The fact that the healing substances can be encapsulated in a targeted way is of particular interest from the chemist’s perspective. This is made possible by a technique developed by researchers working with Katharina Landfester at the Max Planck Institute for Polymer Research in Mainz. They produce an emulsion from an aqueous solution, in which drops of oil float. A process that only functions to a limited extent with milk – after a while the cream accumulates on the top – was perfected by the chemists. In their miniemulsion, not only are the drops of oil similarly small in size, but they remain, thanks to a few chemical tricks, almost completely stable.
Before Daniel Crespy and his colleagues finely emulsify the oily fluid in the aqueous solution by mixing it and using ultrasound, they add the components for the polymer capsules to it. The components only react to produce long chain molecules when the chemists trickle another chemical ingredient into the prepared emulsion, which dissolves in water and triggers the polymerisation precisely on the surface of the oil drops. “This is how we can encapsulate oily fluids in an aqueous environment,” says Daniel Crespy. However, despite sounding like a simple recipe, the finer details of process are actually very difficult to implement. During the polymerisation, the chemical milieu of the emulsion changes so that the drops of oil tend to aggregate and would normally accumulate on top of the water. “But we found a way of stabilising the emulsion,” says Crespy.

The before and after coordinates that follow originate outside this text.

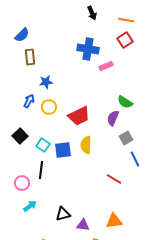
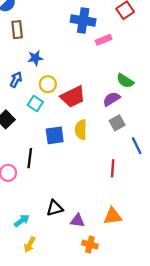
yellow circle: (49, 107) -> (48, 84), moved
purple semicircle: (113, 118) -> (112, 99), turned 35
gray square: (126, 138) -> (117, 123), moved
cyan square: (43, 145) -> (35, 104), moved
red line: (114, 179) -> (113, 168), turned 63
cyan arrow: (30, 206) -> (22, 221), moved

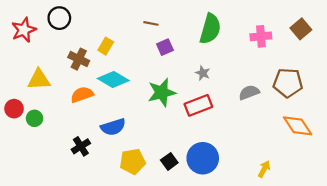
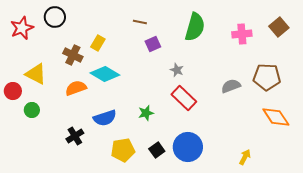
gray star: (203, 73) -> (177, 70), moved
yellow triangle: (39, 80) -> (36, 74), turned 30
green star: (162, 92) -> (146, 113), moved, size x0.6
red rectangle: (198, 105) -> (184, 98), turned 65
red circle: (14, 109) -> (13, 91), moved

Moreover, it is not exactly easy to prove that the capsules only release the remedy for healing the defects in a coating when necessary. To this end, the researchers in Mainz had to isolate the capsules after each step, displace them with suitable solvents and examine them with the help of nuclear magnetic resonance spectroscopy, which provided information about the volumes of the substances contained in the capsules.
In the two recent studies, the team of researchers from Düsseldorf and Mainz endowed the nanocapsules with some of the functions that a self-healing corrosion coating would have to provide. “We now want to enclose the healing substances and the anticorrosion substances together in the same capsules,” says Crespy, as only both substances combined can provide comprehensive protection against the destruction caused by rust. Whereas the anticorrosion substances quickly stem the corrosion, like the initial halting of the blood flow in the case of injury, the healing substances restore the enduring anticorrosive effect of the coating. However, like a healing wound, they need more time to do their work. “Up to now, it has not been possible to encapsulate both substances under the same chemical conditions,” says Daniel Crespy. This is what he and his colleagues would like to achieve.
Michael Rohwerder has also identified two further challenges that must still be overcome before the self-healing anticorrosion system is complete. “First, we must identify inhibiting substances which are as effective, for example, as chromates,” says the scientist. Chromates still set the standard in terms of anticorrosion coatings at present; however, they are being banned in an increasing number of applications due to their toxicity. “Second, we must ensure that the healing substances reach a defect faster and in greater quantities,” says Rohwerder. Up to now, they have been held back by the fact that they are not very water-soluble; corrosion, however, only occurs when a defect is exposed to water. If the researchers succeed in making progress on these issues, it is entirely possible that metal coatings will be the equal of living skin when it comes to powers of self-healing.